De façon plus transversale que le département en charge de la veille stratégique, le département de l'information stratégique et de l'analyse des risques s'occupait d'identifier les risques non économiques, c'est-à-dire ceux qui pèsent sur l'environnement économique de l'entreprise. En effet, une entreprise ne se résume pas à son compte de résultat et à son bilan. On peut parfaitement vendre le meilleur produit au meilleur coût tout en se heurtant à des difficultés économiques liées à une mauvaise maîtrise de l'environnement ou à des actions de déstabilisation des concurrents.
Sur ce point, je m'en réfère très volontiers à Mme Claude Revel, qui emploie souvent le terme de « coopétition » – je crois moins, en revanche, à la « guerre économique ». Dans la compétition économique, comme dans les autres compétitions, il y a toujours des gens qui trichent, ou du moins qui essaient d'utiliser au maximum les règles ou leurs capacités.

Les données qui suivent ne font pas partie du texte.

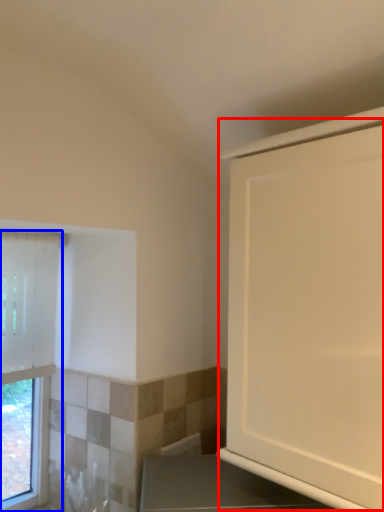 Question: Among these objects, which one is nearest to the camera, screen door (highlighted by a red box) or window (highlighted by a blue box)?

Choices:
 (A) screen door
 (B) window

Answer: (A) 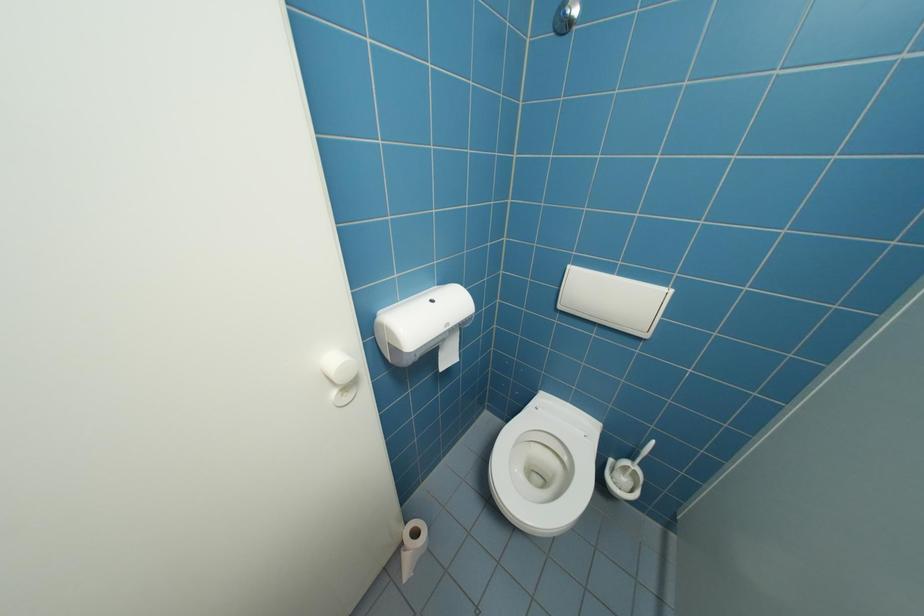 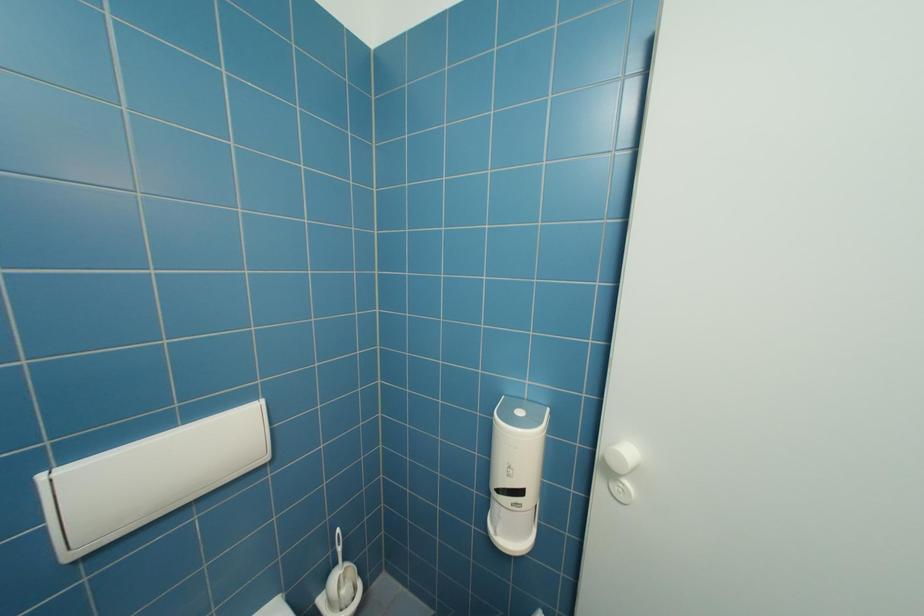 Question: How did the camera likely rotate?

Choices:
 (A) Left
 (B) Right
 (C) Up
 (D) Down

Answer: (B) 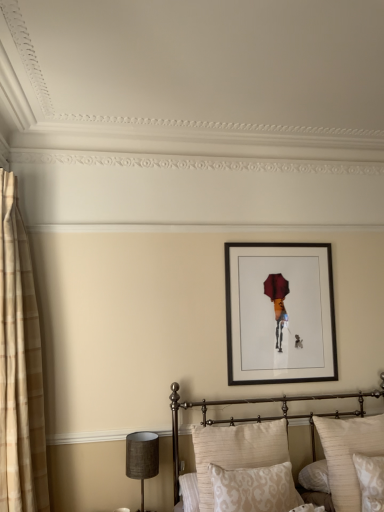 I want to click on free point above black matte picture frame at upper center (from a real-world perspective), so click(x=274, y=242). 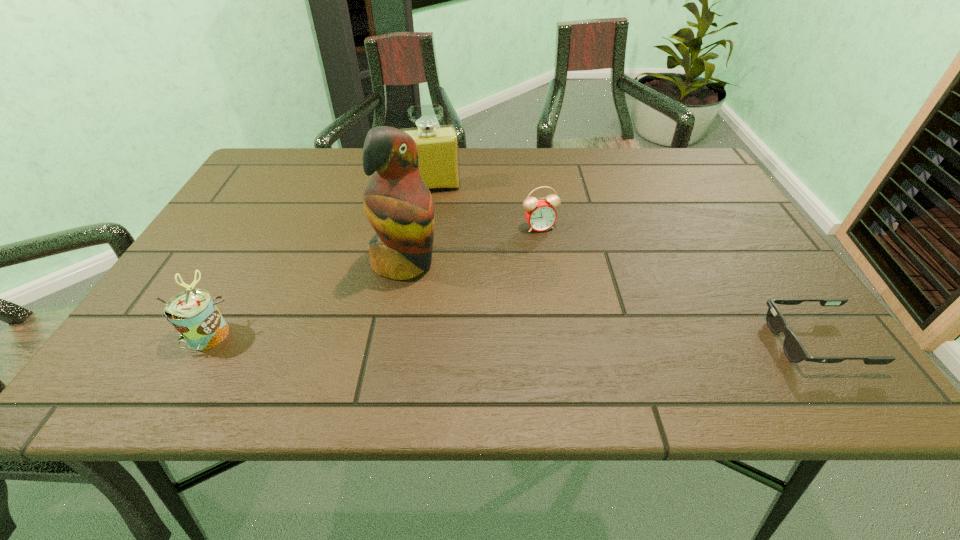 This screenshot has height=540, width=960. Identify the location of the third tallest object. (193, 313).

Image resolution: width=960 pixels, height=540 pixels. Find the location of `can`. can is located at coordinates (193, 313).

You are a GUI agent. You are given a task and a screenshot of the screen. Output one action in this format:
    pyautogui.click(x=<x>, y=<y>)
    Task: Click on the shortest object
    The image size is (960, 540).
    Given the screenshot: What is the action you would take?
    pyautogui.click(x=794, y=350)

At what (x,y) coordinates should I click in order to perform the action: click on the rightmost object. Please return your answer as a coordinate pair (x, y). Looking at the image, I should click on (x=794, y=350).

The width and height of the screenshot is (960, 540). In order to click on the farthest object in this screenshot , I will do `click(438, 146)`.

Where is `the fourth shortest object`? the fourth shortest object is located at coordinates (438, 146).

Find the location of a particular element. The height and width of the screenshot is (540, 960). the tallest object is located at coordinates (399, 206).

Image resolution: width=960 pixels, height=540 pixels. In order to click on the third farthest object in this screenshot , I will do `click(399, 206)`.

Where is `alarm clock`? The height and width of the screenshot is (540, 960). alarm clock is located at coordinates (540, 214).

Find the location of a particular element. The height and width of the screenshot is (540, 960). the fourth object from left to right is located at coordinates (540, 214). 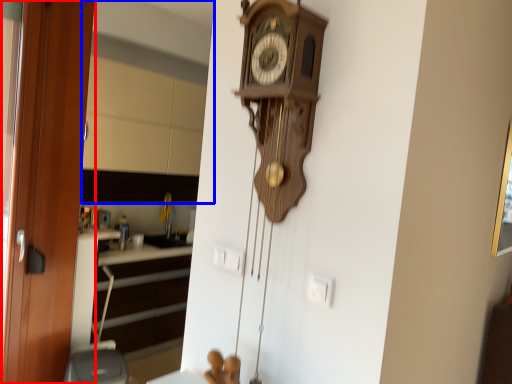 Question: Which object appears closest to the camera in this image, door (highlighted by a red box) or mirror (highlighted by a blue box)?

Choices:
 (A) door
 (B) mirror

Answer: (A) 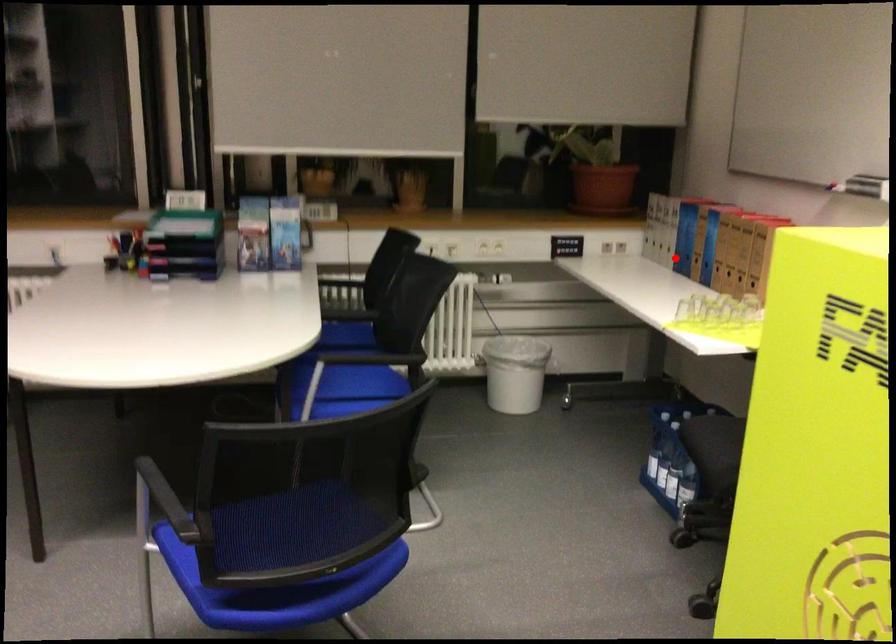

Il ne s'agit pas seulement de vendre le meilleur produit au meilleur coût. Il en va aussi de la capacité à maîtriser son propre environnement et à comprendre celui des autres, en identifiant notamment les zones de risque.
Mon passé professionnel m'avait peut-être rendu plus familier avec cette dernière question, comme m'y rend aussi plus attentif mon activité actuelle : les problématiques de conformité ont été probablement très sous-estimées dans le passé, voire le sont encore aujourd'hui, en raison d'un fait culturel français en ce domaine.